Considering the findings, the decision was made to terminate the pregnancy due to worsening pleural effusion, with thoracic drainage performed to facilitate ventilation in the postnatal period, prior to cesarean section.
Approximately 50 cc of yellow citrine fluid was drained and sent for study. Cesarean section was performed at 32 weeks and 3 days without complications, and the newborn had an APGAR score of 7/9/9, wei-ghing 2090 g, admitted to the Neonatal intensive-care unit (NICU).
There was worsening of respiratory difficulty under non-invasive ventilation in the first hours of life, and a chest X-ray (Figure 7) revealed a large right pleural effusion. In this context, invasive ventilation and thoracentesis (pleural fluid with characteristics of chylothorax, negative bacteriological examination) were performed, followed by placement of a chest tube. Approximately 40 mL/day was drained with progressive reduction. Accidental removal of the chest tube occurred on day 4, with radiological surveillance showing complete resolution of the effusion by day 13. Room air was achieved by day 5 of life. The newborn was discharged from the hospital at 38 days of life, exclusively breastfed, with no recurrence of pleural effusion. Reevaluation at 2 months in clinic (corrected age of 2 weeks) showed good growth and psychomotor development. Currently, the newborn only requires follow-up in neonatology and pediatric surgery with indication for surgical removal of the Intrapleural shunt at 6 months.
Discussion
There are several complications associated with pleural effusion, with polyhydramnios and pulmonary hypoplasia being the most frequent. Polyhydramnios usually results from difficulty swallowing or underlying cardiac insufficiency secondary to vessel compression due to mediastinal deviation2.

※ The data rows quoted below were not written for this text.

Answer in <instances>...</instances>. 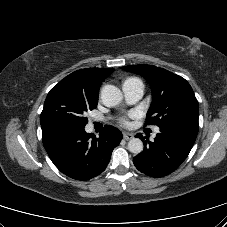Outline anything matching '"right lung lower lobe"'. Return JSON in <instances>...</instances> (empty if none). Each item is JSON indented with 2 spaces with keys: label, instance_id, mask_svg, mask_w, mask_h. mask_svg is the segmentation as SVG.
<instances>
[{
  "label": "right lung lower lobe",
  "instance_id": "98d812e1",
  "mask_svg": "<svg viewBox=\"0 0 227 227\" xmlns=\"http://www.w3.org/2000/svg\"><path fill=\"white\" fill-rule=\"evenodd\" d=\"M43 145L54 165L75 180H89L107 167L122 133L106 125L99 137L84 128L56 126L42 130Z\"/></svg>",
  "mask_w": 227,
  "mask_h": 227
}]
</instances>
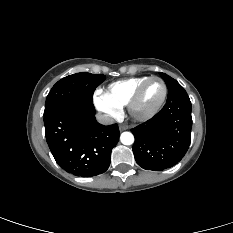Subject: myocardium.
<instances>
[{
	"mask_svg": "<svg viewBox=\"0 0 233 233\" xmlns=\"http://www.w3.org/2000/svg\"><path fill=\"white\" fill-rule=\"evenodd\" d=\"M153 80H158L161 82V84L163 86L162 96H161L160 100L158 101V103L152 109L145 111V112H139L137 109V106H138V103H139L140 98L142 96V93H143L145 87L148 85V83H150ZM167 93H168L167 85L161 77H158V76L148 77L146 80H144L136 88L133 95L131 96V98L127 104L128 113L130 114V116L133 119H135L137 121L148 120L149 118L153 117L161 109V107L163 106V104L166 100Z\"/></svg>",
	"mask_w": 233,
	"mask_h": 233,
	"instance_id": "myocardium-1",
	"label": "myocardium"
}]
</instances>
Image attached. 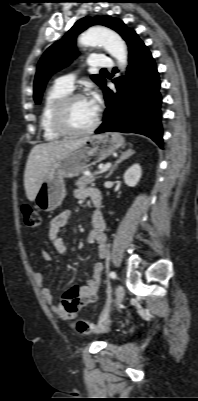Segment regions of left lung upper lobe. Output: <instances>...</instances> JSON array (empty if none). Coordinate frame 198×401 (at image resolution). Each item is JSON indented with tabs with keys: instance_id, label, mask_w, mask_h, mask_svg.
Here are the masks:
<instances>
[{
	"instance_id": "obj_1",
	"label": "left lung upper lobe",
	"mask_w": 198,
	"mask_h": 401,
	"mask_svg": "<svg viewBox=\"0 0 198 401\" xmlns=\"http://www.w3.org/2000/svg\"><path fill=\"white\" fill-rule=\"evenodd\" d=\"M93 25H103L118 32L125 40L132 29L118 19L108 16L85 17L79 20L67 34L58 42L51 45L41 57L34 80V100L36 104L41 101L45 84L52 74L67 66L76 57L75 42L79 33ZM92 80L102 88L105 79L101 75H92Z\"/></svg>"
}]
</instances>
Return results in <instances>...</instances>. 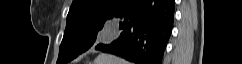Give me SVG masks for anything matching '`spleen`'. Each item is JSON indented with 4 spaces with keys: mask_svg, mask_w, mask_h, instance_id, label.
Returning <instances> with one entry per match:
<instances>
[{
    "mask_svg": "<svg viewBox=\"0 0 242 64\" xmlns=\"http://www.w3.org/2000/svg\"><path fill=\"white\" fill-rule=\"evenodd\" d=\"M94 64H130V63L114 55L100 54L94 60Z\"/></svg>",
    "mask_w": 242,
    "mask_h": 64,
    "instance_id": "obj_1",
    "label": "spleen"
}]
</instances>
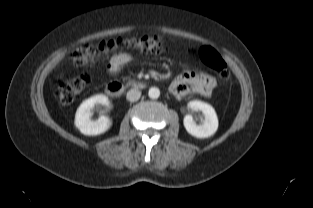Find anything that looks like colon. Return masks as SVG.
<instances>
[{
  "instance_id": "5ec220e1",
  "label": "colon",
  "mask_w": 313,
  "mask_h": 208,
  "mask_svg": "<svg viewBox=\"0 0 313 208\" xmlns=\"http://www.w3.org/2000/svg\"><path fill=\"white\" fill-rule=\"evenodd\" d=\"M135 50L141 53L164 54L171 51L170 45L160 37L144 36L138 39H113L102 42L98 46L82 44L70 53L74 65H84L100 57H107L115 51ZM198 56L202 62L217 72L220 79L229 81L230 74L227 65L218 52L210 47L199 50ZM87 76L70 77L58 80L55 84L57 101L61 106H67L76 100L88 83Z\"/></svg>"
}]
</instances>
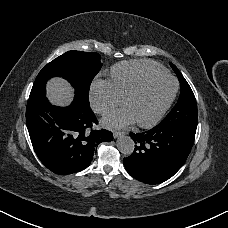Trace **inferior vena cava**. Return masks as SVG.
Masks as SVG:
<instances>
[{
	"mask_svg": "<svg viewBox=\"0 0 228 228\" xmlns=\"http://www.w3.org/2000/svg\"><path fill=\"white\" fill-rule=\"evenodd\" d=\"M93 110H94L95 112L103 111V110H104V106H103V105H94V106H93Z\"/></svg>",
	"mask_w": 228,
	"mask_h": 228,
	"instance_id": "inferior-vena-cava-1",
	"label": "inferior vena cava"
}]
</instances>
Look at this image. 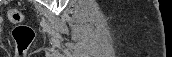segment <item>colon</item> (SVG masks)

Pulmonary hypoplasia occurs essentially due to extrinsic compression of the lung parenchyma, preventing its normal development. Shunt placement not only contributes to identifying the causal factor but also helps prevent fetal pulmonary hypoplasia phenomena5.
In fetuses with substantial pleural effusions, such as hydrothorax or chylothorax, the placement of a pleuroamniotic shunt can relieve elevated intrathoracic pressure, thereby reducing the risk of developing pulmonary hypoplasia4-6.
This approach is supported by systematic reviews, which found that the survival rate for fetuses with pleural effusion and hydrops who underwent shunting was significantly higher than for those managed expectantly (over 60% versus less than 25%, respectively). However, only uncontrolled observational data from case reports and small case series were available for review, as no controlled trials have been conducted7-9.
The most commonly reported complications are rupture of membranes leading to preterm delivery, although other potentially significant ones such as malfunctioning and migration of the shunt are frequently quoted10. A rare complication, as described in this case, is dislodgement of the shunt into the fetal chest.
There are few cases described in the literature regarding possible complications associated with fetal pulmonary shunt placement. One series published in 2005 by Sepulveda and his group, refers precisely to the long-term follow-up of 3 cases dislodgement of pleuro-amniotic shunt, all three infants were discharged without any attempts of removing the shunt and remained asymptomatic until the publication of the article (two of them with 2 years old and one with 10 months-old) (11.
Ultimately, the complication of a pleuro-amniotic shunt dislodging within the thoracic cavity can be identified prenatally via ultrasound. While preventing this issue may be difficult, if detected, a conservative approach to management appears to be a viable option11.
Finally, this case, due to its rarity and complexity, highlights a delicate clinical scenario and alerts to a possible complication underlying the placement of this device.